▸ GOAL OF THE EXERCISE: Your answer must be a single number: how many lines in the records below contain the word "Servisabile".
MATERIAL PROVIDED below:
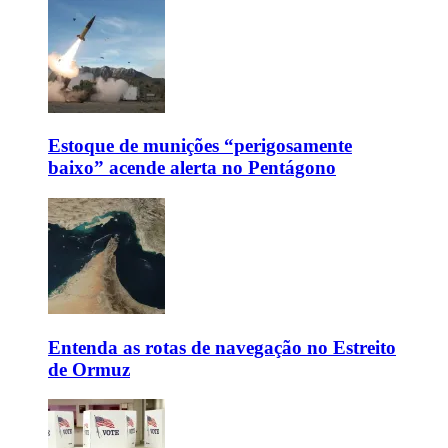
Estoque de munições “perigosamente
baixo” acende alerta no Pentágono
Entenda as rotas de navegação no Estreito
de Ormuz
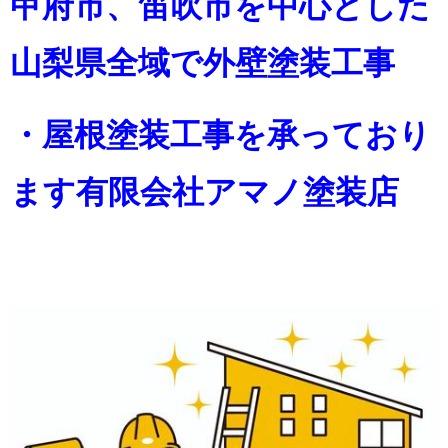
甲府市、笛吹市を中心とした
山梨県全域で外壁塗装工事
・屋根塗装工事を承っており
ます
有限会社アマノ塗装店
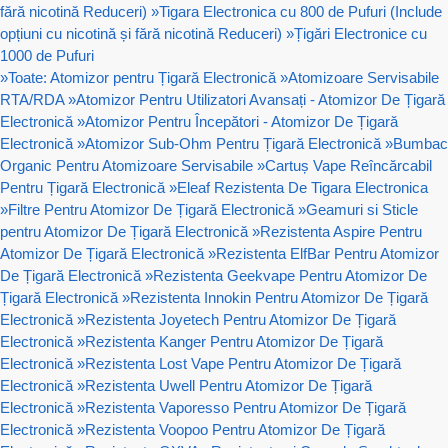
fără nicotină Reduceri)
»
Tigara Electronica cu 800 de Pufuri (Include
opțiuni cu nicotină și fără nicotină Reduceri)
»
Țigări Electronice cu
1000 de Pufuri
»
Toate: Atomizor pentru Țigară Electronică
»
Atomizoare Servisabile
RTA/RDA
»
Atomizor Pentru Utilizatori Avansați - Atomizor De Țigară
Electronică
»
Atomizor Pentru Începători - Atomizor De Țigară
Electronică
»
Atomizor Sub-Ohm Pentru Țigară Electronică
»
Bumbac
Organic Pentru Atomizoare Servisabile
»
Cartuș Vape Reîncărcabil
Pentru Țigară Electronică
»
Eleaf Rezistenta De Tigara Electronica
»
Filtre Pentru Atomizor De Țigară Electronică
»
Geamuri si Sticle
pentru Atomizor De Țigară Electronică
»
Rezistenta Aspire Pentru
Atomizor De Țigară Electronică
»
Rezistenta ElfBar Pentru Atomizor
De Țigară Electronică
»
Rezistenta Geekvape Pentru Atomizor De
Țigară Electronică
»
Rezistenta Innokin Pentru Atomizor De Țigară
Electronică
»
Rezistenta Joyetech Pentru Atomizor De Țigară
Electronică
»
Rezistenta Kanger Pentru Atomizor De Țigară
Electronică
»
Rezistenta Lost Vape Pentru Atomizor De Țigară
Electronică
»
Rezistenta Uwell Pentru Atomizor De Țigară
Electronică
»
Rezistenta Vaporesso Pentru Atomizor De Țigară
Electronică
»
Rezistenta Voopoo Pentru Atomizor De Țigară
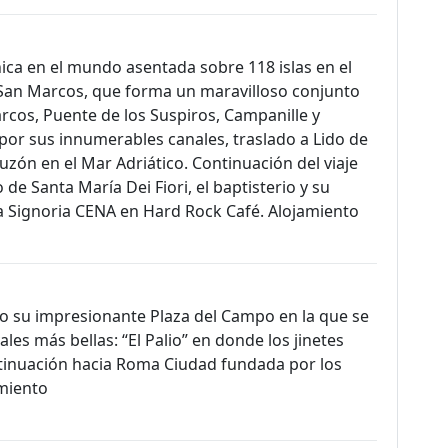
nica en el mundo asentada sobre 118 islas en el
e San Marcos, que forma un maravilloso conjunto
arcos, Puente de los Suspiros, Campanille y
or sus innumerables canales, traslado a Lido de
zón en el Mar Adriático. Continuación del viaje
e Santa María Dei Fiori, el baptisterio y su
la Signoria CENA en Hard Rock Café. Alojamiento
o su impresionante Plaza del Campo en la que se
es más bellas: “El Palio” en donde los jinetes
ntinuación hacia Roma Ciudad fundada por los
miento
End of MATERIAL PROVIDED.
▸ FINISHED EXERCISE: 2